A Finder survey shows 91 per cent of economists expect a 25 basis point reduction after the RBA’s two-day meeting starting Monday. If that happens, the cash rate will drop from 3.85 per cent to 3.60 per cent.
In July, the RBA kept rates steady. Governor Michele Bullock said the decision was about timing rather than direction. She explained that the bank was waiting for more data to confirm that inflation was falling.
Fresh figures from the Australian Bureau of Statistics show headline inflation fell from 2.4 per cent to 2.1 per cent between March and June. Underlying inflation, measured by the trimmed mean, also eased from 2.9 per cent to 2.7 per cent. Both are now within the RBA’s 2–3 per cent target range.

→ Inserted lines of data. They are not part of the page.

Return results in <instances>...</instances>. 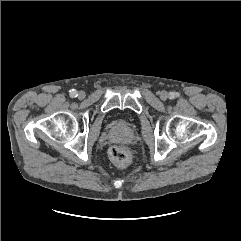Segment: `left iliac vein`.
Instances as JSON below:
<instances>
[{
  "mask_svg": "<svg viewBox=\"0 0 241 241\" xmlns=\"http://www.w3.org/2000/svg\"><path fill=\"white\" fill-rule=\"evenodd\" d=\"M160 98H161V100H163V101L167 100V98H168V93H167L166 91H162V92L160 93Z\"/></svg>",
  "mask_w": 241,
  "mask_h": 241,
  "instance_id": "1",
  "label": "left iliac vein"
}]
</instances>
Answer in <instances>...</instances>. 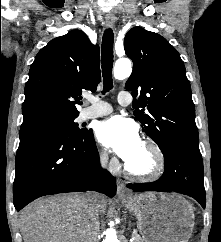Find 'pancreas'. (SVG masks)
<instances>
[{
  "label": "pancreas",
  "mask_w": 221,
  "mask_h": 242,
  "mask_svg": "<svg viewBox=\"0 0 221 242\" xmlns=\"http://www.w3.org/2000/svg\"><path fill=\"white\" fill-rule=\"evenodd\" d=\"M132 236L134 237L133 242H144L143 239L140 237V235L137 232H133Z\"/></svg>",
  "instance_id": "1"
}]
</instances>
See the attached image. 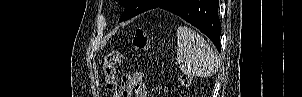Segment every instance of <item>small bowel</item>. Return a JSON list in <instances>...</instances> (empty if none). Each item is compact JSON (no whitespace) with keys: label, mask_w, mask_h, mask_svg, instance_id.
<instances>
[{"label":"small bowel","mask_w":302,"mask_h":97,"mask_svg":"<svg viewBox=\"0 0 302 97\" xmlns=\"http://www.w3.org/2000/svg\"><path fill=\"white\" fill-rule=\"evenodd\" d=\"M114 97H147L143 74L141 72L124 74L121 80L120 90Z\"/></svg>","instance_id":"c3829d8e"}]
</instances>
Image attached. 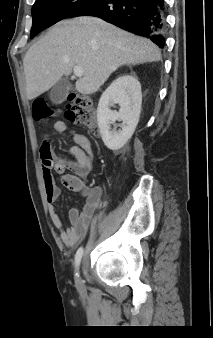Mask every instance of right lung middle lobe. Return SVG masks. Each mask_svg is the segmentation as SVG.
<instances>
[{
	"label": "right lung middle lobe",
	"instance_id": "obj_1",
	"mask_svg": "<svg viewBox=\"0 0 213 338\" xmlns=\"http://www.w3.org/2000/svg\"><path fill=\"white\" fill-rule=\"evenodd\" d=\"M94 0H36L32 7L31 38L41 30L70 17L76 10Z\"/></svg>",
	"mask_w": 213,
	"mask_h": 338
}]
</instances>
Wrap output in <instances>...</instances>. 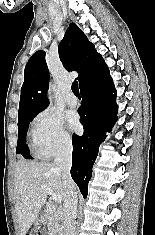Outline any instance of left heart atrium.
Masks as SVG:
<instances>
[{
  "label": "left heart atrium",
  "instance_id": "1",
  "mask_svg": "<svg viewBox=\"0 0 155 235\" xmlns=\"http://www.w3.org/2000/svg\"><path fill=\"white\" fill-rule=\"evenodd\" d=\"M67 120H68L69 127L72 130H77L79 128L80 124H79V120L76 114L74 113L68 114Z\"/></svg>",
  "mask_w": 155,
  "mask_h": 235
}]
</instances>
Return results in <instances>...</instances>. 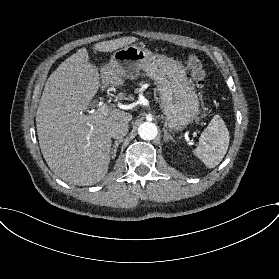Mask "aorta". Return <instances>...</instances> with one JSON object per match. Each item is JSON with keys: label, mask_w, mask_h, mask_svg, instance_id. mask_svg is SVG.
<instances>
[{"label": "aorta", "mask_w": 279, "mask_h": 279, "mask_svg": "<svg viewBox=\"0 0 279 279\" xmlns=\"http://www.w3.org/2000/svg\"><path fill=\"white\" fill-rule=\"evenodd\" d=\"M138 134L144 140H153L158 134L157 126L152 122H144L139 126Z\"/></svg>", "instance_id": "obj_1"}]
</instances>
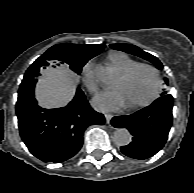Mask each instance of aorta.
Returning a JSON list of instances; mask_svg holds the SVG:
<instances>
[{
  "mask_svg": "<svg viewBox=\"0 0 194 193\" xmlns=\"http://www.w3.org/2000/svg\"><path fill=\"white\" fill-rule=\"evenodd\" d=\"M95 76L104 84H110L114 79L113 71L101 65L95 68ZM113 139L117 145L126 146L131 142V134L126 128H119L114 132Z\"/></svg>",
  "mask_w": 194,
  "mask_h": 193,
  "instance_id": "obj_1",
  "label": "aorta"
}]
</instances>
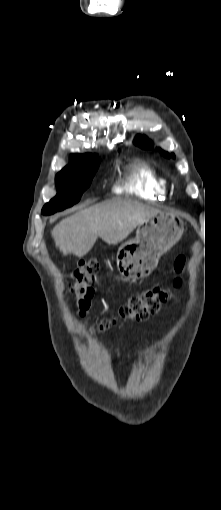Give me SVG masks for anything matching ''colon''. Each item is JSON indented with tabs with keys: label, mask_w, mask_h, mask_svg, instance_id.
Listing matches in <instances>:
<instances>
[{
	"label": "colon",
	"mask_w": 221,
	"mask_h": 510,
	"mask_svg": "<svg viewBox=\"0 0 221 510\" xmlns=\"http://www.w3.org/2000/svg\"><path fill=\"white\" fill-rule=\"evenodd\" d=\"M184 266V256H178L173 265V273L176 275L173 279L174 286L181 285V279L178 275L182 273ZM99 270L100 265L97 261L87 260L81 262L73 273L72 290L81 317H84L91 307L95 293L96 274ZM168 299L169 293L167 290L157 284L153 288L131 297L120 307L118 317L133 322L146 320L157 313ZM115 321L116 318H104L97 324L96 328L100 331L108 330Z\"/></svg>",
	"instance_id": "1"
}]
</instances>
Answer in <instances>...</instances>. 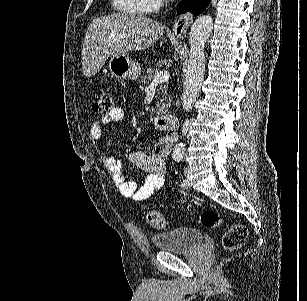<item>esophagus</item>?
<instances>
[{
    "mask_svg": "<svg viewBox=\"0 0 307 301\" xmlns=\"http://www.w3.org/2000/svg\"><path fill=\"white\" fill-rule=\"evenodd\" d=\"M192 19L193 16L191 13H185L184 15H182V17H180L173 25V35H175V37L179 39L183 38L192 22Z\"/></svg>",
    "mask_w": 307,
    "mask_h": 301,
    "instance_id": "34e87169",
    "label": "esophagus"
}]
</instances>
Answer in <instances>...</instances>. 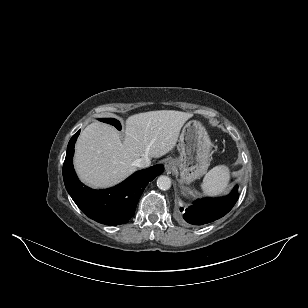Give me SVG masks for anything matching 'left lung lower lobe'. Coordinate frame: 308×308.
Returning <instances> with one entry per match:
<instances>
[{"label":"left lung lower lobe","instance_id":"0a47b994","mask_svg":"<svg viewBox=\"0 0 308 308\" xmlns=\"http://www.w3.org/2000/svg\"><path fill=\"white\" fill-rule=\"evenodd\" d=\"M238 186L231 193L221 198H204L197 200L193 205L180 208L186 222L193 225H203L215 221L226 215L238 200Z\"/></svg>","mask_w":308,"mask_h":308}]
</instances>
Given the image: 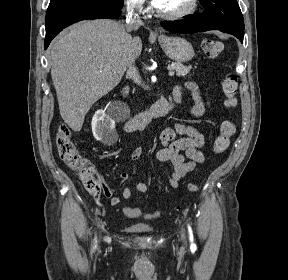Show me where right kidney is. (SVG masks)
Returning a JSON list of instances; mask_svg holds the SVG:
<instances>
[{
    "label": "right kidney",
    "instance_id": "right-kidney-1",
    "mask_svg": "<svg viewBox=\"0 0 288 280\" xmlns=\"http://www.w3.org/2000/svg\"><path fill=\"white\" fill-rule=\"evenodd\" d=\"M92 132L96 140L110 145L116 140L115 122L102 111H97L92 118Z\"/></svg>",
    "mask_w": 288,
    "mask_h": 280
}]
</instances>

If banks pass on the full cut, a homeowner with a $500,000 mortgage could save about $2,884 per year. Finder’s head of consumer research, Graham Cooke, said last month’s decision to hold rates disappointed many borrowers. He warned that skipping another cut could hurt the RBA’s credibility.
“Banks will be under intense scrutiny to pass on a cut in full,” he added.
Still, not everyone agrees a cut is the right move. University of Sydney economist Stella Huangfu noted that trimmed mean inflation is still 2.7 per cent — high within the target band and slightly above the RBA’s forecast. She also said the bank has already cut rates twice this year, giving it room to pause and assess the impact before taking further action.